Bar News - April 15, 2011
Bar Foundation News: Dean John T. Broderick, Jr., 2011 Frank Rowe Kenison Award
John T. Broderick, Jr., dean of the University of New Hampshire School of Law who recently stepped down as NH Supreme Court Chief Justice, is the 2011 recipient of the Frank Rowe Kenison Award for Contributions to Justice.
|Dean John T.
The award – in honor of former NH Supreme Court Chief Justice Frank R. Kenison - is presented annually to an individual who makes substantial contributions to the betterment of New Hampshire citizens through the administration of justice, the legal profession, or the advancement of legal thought.
"John Broderick has had a remarkable career as a lawyer and judge. He was an outstanding trial lawyer and then became an outstanding judge and chief justice," said Jack Middleton, chair of the Bar Foundation board of directors and partner at McLane, Graf, Raulerson & Middleton in Manchester. "He has served the citizens of NH well and now, when others seek retirement, he has become the chief executive of the University of New Hampshire School of Law."
Broderick served on the New Hampshire Supreme Court for 15 years – as Associate Justice from 1995 to 2004 and as Chief Justice from 2004 to 2010. During his tenure as Chief Justice, he was the administrative head of all the state’s courts, in addition to his judicial duties, and became nationally known for reexamining the way the court system works and redesigning it to meet the challenges of the 21st century.
Under Broderick’s leadership, New Hampshire established an "Access to Justice Commission" to help enhance programs that provide low cost legal services to poor and low-income citizens, and personally led efforts to increase the involvement of private attorneys and law firms in Pro Bono work. A frequent speaker around the nation on the need to improve and modernize our judicial system, Broderick was appointed by President Bill Clinton to the Board of the Legal Services Corporation (LSC), on which he served for 10 years.
Last year, Chief Justice Broderick created a Judicial Branch Innovation Commission to study ways the state courts could operate more efficiently in an era of diminishing public resources.
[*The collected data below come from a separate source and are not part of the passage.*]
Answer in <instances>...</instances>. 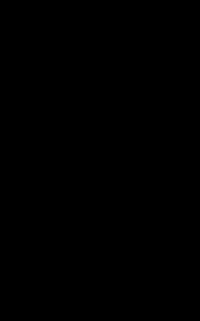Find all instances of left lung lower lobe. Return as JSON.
Wrapping results in <instances>:
<instances>
[{
  "label": "left lung lower lobe",
  "mask_w": 200,
  "mask_h": 321,
  "mask_svg": "<svg viewBox=\"0 0 200 321\" xmlns=\"http://www.w3.org/2000/svg\"><path fill=\"white\" fill-rule=\"evenodd\" d=\"M113 202L119 219L136 223L156 214L167 201L173 181L162 177H146L124 184Z\"/></svg>",
  "instance_id": "obj_1"
}]
</instances>
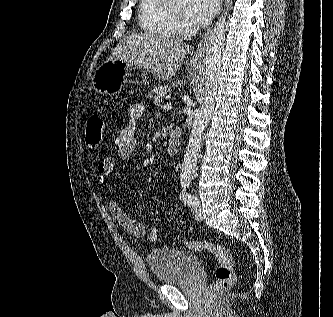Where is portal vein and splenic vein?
I'll return each mask as SVG.
<instances>
[{
	"label": "portal vein and splenic vein",
	"mask_w": 333,
	"mask_h": 317,
	"mask_svg": "<svg viewBox=\"0 0 333 317\" xmlns=\"http://www.w3.org/2000/svg\"><path fill=\"white\" fill-rule=\"evenodd\" d=\"M163 108H164L165 110H169V109L172 108V105H171V103L169 102V103H166V104L163 106Z\"/></svg>",
	"instance_id": "1"
}]
</instances>
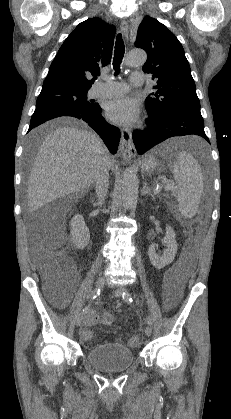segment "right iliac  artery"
I'll use <instances>...</instances> for the list:
<instances>
[{
    "label": "right iliac artery",
    "mask_w": 231,
    "mask_h": 419,
    "mask_svg": "<svg viewBox=\"0 0 231 419\" xmlns=\"http://www.w3.org/2000/svg\"><path fill=\"white\" fill-rule=\"evenodd\" d=\"M100 294V289H95L92 293H91V301H93L95 298H97ZM90 304L88 306H86L83 309V313H87L89 310Z\"/></svg>",
    "instance_id": "obj_1"
}]
</instances>
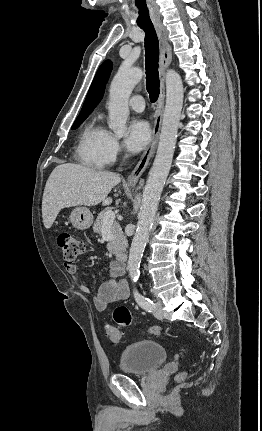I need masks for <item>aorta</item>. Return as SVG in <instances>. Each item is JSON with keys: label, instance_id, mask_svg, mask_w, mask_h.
<instances>
[{"label": "aorta", "instance_id": "aorta-1", "mask_svg": "<svg viewBox=\"0 0 262 431\" xmlns=\"http://www.w3.org/2000/svg\"><path fill=\"white\" fill-rule=\"evenodd\" d=\"M142 77L143 71L140 68L123 65L111 82L108 125L116 137H123L126 132V121L129 116L128 100ZM165 79L166 105L158 149L143 191L139 220L128 258L129 275L133 282L140 276L141 258L171 168L183 106L184 88L180 75L174 70H168Z\"/></svg>", "mask_w": 262, "mask_h": 431}]
</instances>
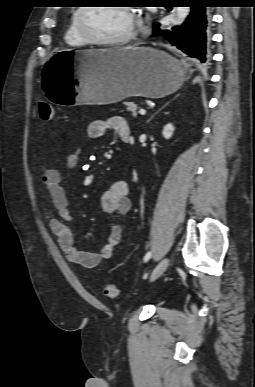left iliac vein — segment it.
I'll use <instances>...</instances> for the list:
<instances>
[{
  "mask_svg": "<svg viewBox=\"0 0 255 387\" xmlns=\"http://www.w3.org/2000/svg\"><path fill=\"white\" fill-rule=\"evenodd\" d=\"M168 266H169V259L168 258H164L163 260H161L159 262V264L154 268V270L151 274L150 280L154 281L157 278H159L166 271Z\"/></svg>",
  "mask_w": 255,
  "mask_h": 387,
  "instance_id": "4c4485c4",
  "label": "left iliac vein"
}]
</instances>
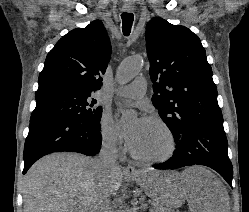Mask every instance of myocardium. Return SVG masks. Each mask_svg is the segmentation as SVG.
Masks as SVG:
<instances>
[{"label": "myocardium", "mask_w": 249, "mask_h": 212, "mask_svg": "<svg viewBox=\"0 0 249 212\" xmlns=\"http://www.w3.org/2000/svg\"><path fill=\"white\" fill-rule=\"evenodd\" d=\"M144 120L148 121V122L156 123L160 127H162V129L165 131V133L169 137L170 149L166 155L160 156V157H152V158L139 156L132 151L131 152L132 158L140 163H143V164L163 163V162H166V161L170 160L171 158H173L177 152V149H178V141H177L175 133L173 132L171 127L163 119H161L157 116H147L144 118Z\"/></svg>", "instance_id": "obj_1"}]
</instances>
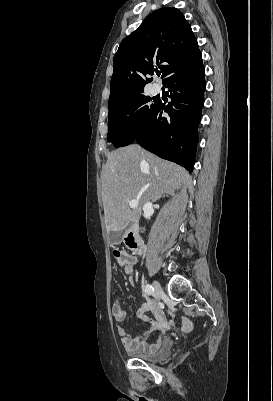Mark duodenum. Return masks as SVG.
Masks as SVG:
<instances>
[{"mask_svg": "<svg viewBox=\"0 0 273 401\" xmlns=\"http://www.w3.org/2000/svg\"><path fill=\"white\" fill-rule=\"evenodd\" d=\"M124 241L126 246L133 251L134 254L140 255L143 251V244L139 238V225L132 223L127 229Z\"/></svg>", "mask_w": 273, "mask_h": 401, "instance_id": "1", "label": "duodenum"}]
</instances>
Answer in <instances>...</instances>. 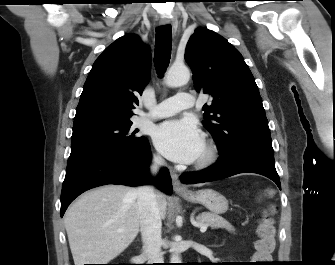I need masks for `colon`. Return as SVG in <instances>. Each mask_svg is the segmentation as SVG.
<instances>
[{
	"instance_id": "obj_1",
	"label": "colon",
	"mask_w": 335,
	"mask_h": 265,
	"mask_svg": "<svg viewBox=\"0 0 335 265\" xmlns=\"http://www.w3.org/2000/svg\"><path fill=\"white\" fill-rule=\"evenodd\" d=\"M275 249V237L270 221L265 220L258 227V240L256 241V252L254 263L256 265H269L272 253Z\"/></svg>"
}]
</instances>
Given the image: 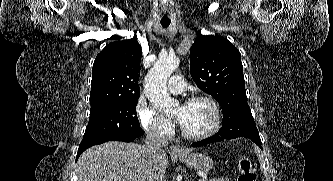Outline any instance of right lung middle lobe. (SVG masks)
<instances>
[{
	"label": "right lung middle lobe",
	"mask_w": 333,
	"mask_h": 181,
	"mask_svg": "<svg viewBox=\"0 0 333 181\" xmlns=\"http://www.w3.org/2000/svg\"><path fill=\"white\" fill-rule=\"evenodd\" d=\"M138 98L92 107L81 144L98 140L139 137L144 134L136 116Z\"/></svg>",
	"instance_id": "dd1d6c3e"
}]
</instances>
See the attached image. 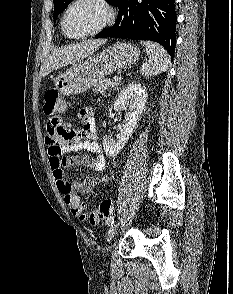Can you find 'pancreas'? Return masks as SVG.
I'll return each mask as SVG.
<instances>
[{
	"label": "pancreas",
	"mask_w": 233,
	"mask_h": 294,
	"mask_svg": "<svg viewBox=\"0 0 233 294\" xmlns=\"http://www.w3.org/2000/svg\"><path fill=\"white\" fill-rule=\"evenodd\" d=\"M116 85L117 83L113 82L109 78L101 79L94 85L93 91H95L96 93L103 94L109 87L113 88Z\"/></svg>",
	"instance_id": "1"
}]
</instances>
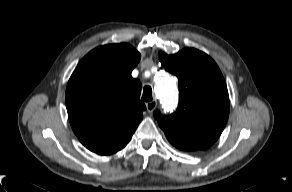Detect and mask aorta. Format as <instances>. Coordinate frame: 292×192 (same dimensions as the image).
I'll use <instances>...</instances> for the list:
<instances>
[{"instance_id": "aorta-1", "label": "aorta", "mask_w": 292, "mask_h": 192, "mask_svg": "<svg viewBox=\"0 0 292 192\" xmlns=\"http://www.w3.org/2000/svg\"><path fill=\"white\" fill-rule=\"evenodd\" d=\"M155 91L166 107H172L176 104L177 91L168 74L162 73L156 78Z\"/></svg>"}]
</instances>
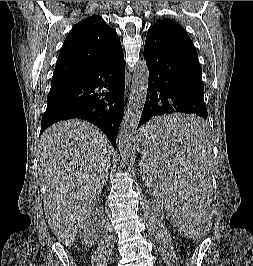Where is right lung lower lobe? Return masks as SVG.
Wrapping results in <instances>:
<instances>
[{"instance_id": "obj_1", "label": "right lung lower lobe", "mask_w": 253, "mask_h": 266, "mask_svg": "<svg viewBox=\"0 0 253 266\" xmlns=\"http://www.w3.org/2000/svg\"><path fill=\"white\" fill-rule=\"evenodd\" d=\"M106 88L108 92H99ZM124 55L58 86L48 97L42 117V132L55 122L87 120L99 127L116 148L118 129L124 114Z\"/></svg>"}]
</instances>
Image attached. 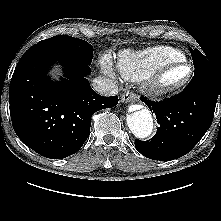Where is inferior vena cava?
I'll return each instance as SVG.
<instances>
[{
	"label": "inferior vena cava",
	"instance_id": "602c4592",
	"mask_svg": "<svg viewBox=\"0 0 221 221\" xmlns=\"http://www.w3.org/2000/svg\"><path fill=\"white\" fill-rule=\"evenodd\" d=\"M92 87L100 95L112 96L118 94V86L116 83L106 77L98 76L94 78Z\"/></svg>",
	"mask_w": 221,
	"mask_h": 221
}]
</instances>
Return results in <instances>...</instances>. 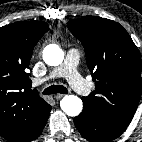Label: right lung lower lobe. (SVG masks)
I'll use <instances>...</instances> for the list:
<instances>
[{"instance_id": "98d812e1", "label": "right lung lower lobe", "mask_w": 142, "mask_h": 142, "mask_svg": "<svg viewBox=\"0 0 142 142\" xmlns=\"http://www.w3.org/2000/svg\"><path fill=\"white\" fill-rule=\"evenodd\" d=\"M51 110V109H50ZM49 115L47 116V118L45 119V121L41 124V126L39 127L38 131L36 132V134L29 140V142L35 140L42 132L47 120H48Z\"/></svg>"}]
</instances>
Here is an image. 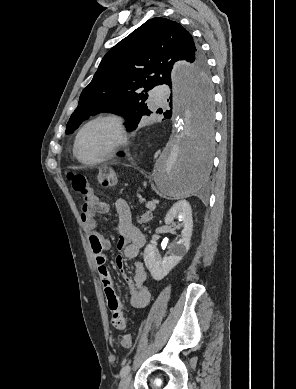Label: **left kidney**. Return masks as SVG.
Here are the masks:
<instances>
[{
    "mask_svg": "<svg viewBox=\"0 0 296 389\" xmlns=\"http://www.w3.org/2000/svg\"><path fill=\"white\" fill-rule=\"evenodd\" d=\"M178 219L183 227L181 238L170 246V255L160 256L155 245L144 250V262L154 280L160 281L182 260L190 247L193 230L192 209L186 200L176 202L165 216V223L171 225Z\"/></svg>",
    "mask_w": 296,
    "mask_h": 389,
    "instance_id": "obj_1",
    "label": "left kidney"
}]
</instances>
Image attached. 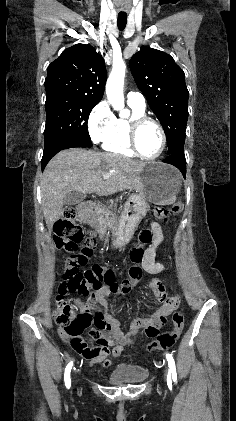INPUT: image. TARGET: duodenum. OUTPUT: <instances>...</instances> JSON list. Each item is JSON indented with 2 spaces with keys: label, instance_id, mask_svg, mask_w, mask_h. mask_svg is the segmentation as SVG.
<instances>
[{
  "label": "duodenum",
  "instance_id": "obj_1",
  "mask_svg": "<svg viewBox=\"0 0 236 421\" xmlns=\"http://www.w3.org/2000/svg\"><path fill=\"white\" fill-rule=\"evenodd\" d=\"M98 205L93 200H83L78 206V212L80 220L84 223H93L96 220V214ZM138 328L134 329L133 333H136ZM127 339L120 333L119 329L110 325L107 328L106 342L112 345L116 342L125 343Z\"/></svg>",
  "mask_w": 236,
  "mask_h": 421
}]
</instances>
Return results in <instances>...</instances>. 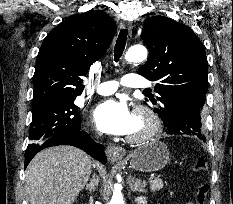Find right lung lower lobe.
<instances>
[{"instance_id":"98d812e1","label":"right lung lower lobe","mask_w":233,"mask_h":204,"mask_svg":"<svg viewBox=\"0 0 233 204\" xmlns=\"http://www.w3.org/2000/svg\"><path fill=\"white\" fill-rule=\"evenodd\" d=\"M56 145H71L78 147L87 152L90 156L97 159L98 161L104 164L106 163V156L104 155V146L94 142L87 133L82 131H76L58 133L46 140L39 148L35 150H26L24 168L27 167L29 162L39 151L47 147Z\"/></svg>"}]
</instances>
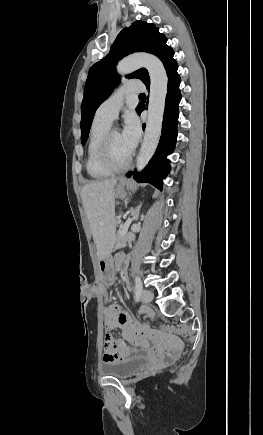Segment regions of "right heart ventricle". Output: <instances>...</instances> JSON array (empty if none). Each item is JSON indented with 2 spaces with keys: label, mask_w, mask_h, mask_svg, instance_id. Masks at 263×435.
Wrapping results in <instances>:
<instances>
[{
  "label": "right heart ventricle",
  "mask_w": 263,
  "mask_h": 435,
  "mask_svg": "<svg viewBox=\"0 0 263 435\" xmlns=\"http://www.w3.org/2000/svg\"><path fill=\"white\" fill-rule=\"evenodd\" d=\"M110 125V122L95 117L90 128L85 168L89 177L93 179H104L112 174L99 161L100 144L104 134L110 129Z\"/></svg>",
  "instance_id": "e07e8e85"
}]
</instances>
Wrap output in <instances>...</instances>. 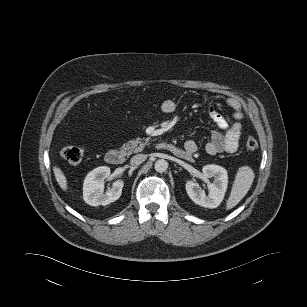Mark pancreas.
Returning <instances> with one entry per match:
<instances>
[{
	"label": "pancreas",
	"mask_w": 307,
	"mask_h": 307,
	"mask_svg": "<svg viewBox=\"0 0 307 307\" xmlns=\"http://www.w3.org/2000/svg\"><path fill=\"white\" fill-rule=\"evenodd\" d=\"M148 142H149V138H146V139L136 138L124 144L122 146V150L127 155H130L132 153L141 152L144 149V147L148 144Z\"/></svg>",
	"instance_id": "cf45deb5"
}]
</instances>
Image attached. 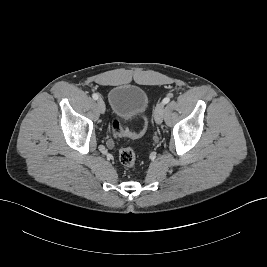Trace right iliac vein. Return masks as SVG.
Masks as SVG:
<instances>
[{"mask_svg": "<svg viewBox=\"0 0 267 267\" xmlns=\"http://www.w3.org/2000/svg\"><path fill=\"white\" fill-rule=\"evenodd\" d=\"M97 106H98L100 113L103 114L105 112V103L101 98L97 100Z\"/></svg>", "mask_w": 267, "mask_h": 267, "instance_id": "obj_1", "label": "right iliac vein"}]
</instances>
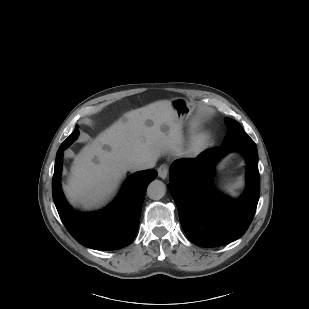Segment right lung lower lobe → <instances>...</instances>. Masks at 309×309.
I'll use <instances>...</instances> for the list:
<instances>
[{"mask_svg":"<svg viewBox=\"0 0 309 309\" xmlns=\"http://www.w3.org/2000/svg\"><path fill=\"white\" fill-rule=\"evenodd\" d=\"M64 149L59 148L56 155L52 195L69 233L83 246L101 251L120 249L132 243L139 226L146 186L157 177L156 170L141 171L129 177L118 197L103 210L79 214L70 208L61 190Z\"/></svg>","mask_w":309,"mask_h":309,"instance_id":"98d812e1","label":"right lung lower lobe"}]
</instances>
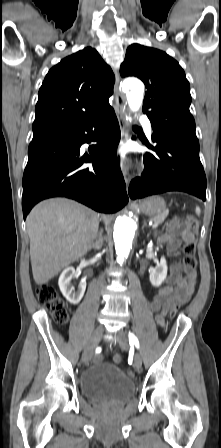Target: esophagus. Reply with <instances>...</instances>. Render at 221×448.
Returning <instances> with one entry per match:
<instances>
[{
    "mask_svg": "<svg viewBox=\"0 0 221 448\" xmlns=\"http://www.w3.org/2000/svg\"><path fill=\"white\" fill-rule=\"evenodd\" d=\"M114 95H115V104H114V110L119 122V126L121 129V136L124 139H127L129 136V128H128V120L126 113V102L125 98L122 95L120 88H119V76L116 75V84L114 87ZM122 173L126 182V185H129L130 182V175L128 173V166L126 162L122 163Z\"/></svg>",
    "mask_w": 221,
    "mask_h": 448,
    "instance_id": "obj_1",
    "label": "esophagus"
}]
</instances>
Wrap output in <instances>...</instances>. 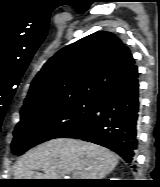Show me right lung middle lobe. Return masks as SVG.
<instances>
[{
  "instance_id": "1",
  "label": "right lung middle lobe",
  "mask_w": 160,
  "mask_h": 187,
  "mask_svg": "<svg viewBox=\"0 0 160 187\" xmlns=\"http://www.w3.org/2000/svg\"><path fill=\"white\" fill-rule=\"evenodd\" d=\"M96 104L97 98H79L21 112L13 133V153L22 155L35 145L64 137L93 114Z\"/></svg>"
}]
</instances>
The Innovation Commission’s work served as the blueprint for several far-reaching initiatives for restructuring court operations that are pending in the legislature.
While in private practice, Broderick was a litigation attorney at the Devine, Millimet, Stahl & Branch law firm, and was a founding shareholder of Broderick & Dean, Professional Association. He was President of the New Hampshire Bar Association from 1990 to 1991. Last year, he was presented with the Justice Williams A. Grimes Award for Judicial Professionalism and in 2007; he received the L. Jonathan Ross Award for Outstanding Commitment to Legal Services for the Poor.